* [Entries shown]

%%

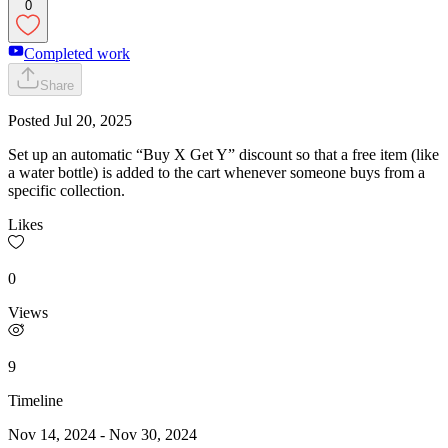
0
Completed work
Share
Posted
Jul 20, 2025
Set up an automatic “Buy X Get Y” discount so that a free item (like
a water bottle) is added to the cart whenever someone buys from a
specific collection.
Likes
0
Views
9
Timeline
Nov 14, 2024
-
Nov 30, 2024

%%
%%

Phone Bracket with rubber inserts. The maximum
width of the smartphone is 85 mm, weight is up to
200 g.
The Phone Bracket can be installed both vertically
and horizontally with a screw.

%%

* [Activity] Every line in the records above that contains the word "with" should be copied out.

* [Exercise output]
Phone Bracket with rubber inserts. The maximum
and horizontally with a screw.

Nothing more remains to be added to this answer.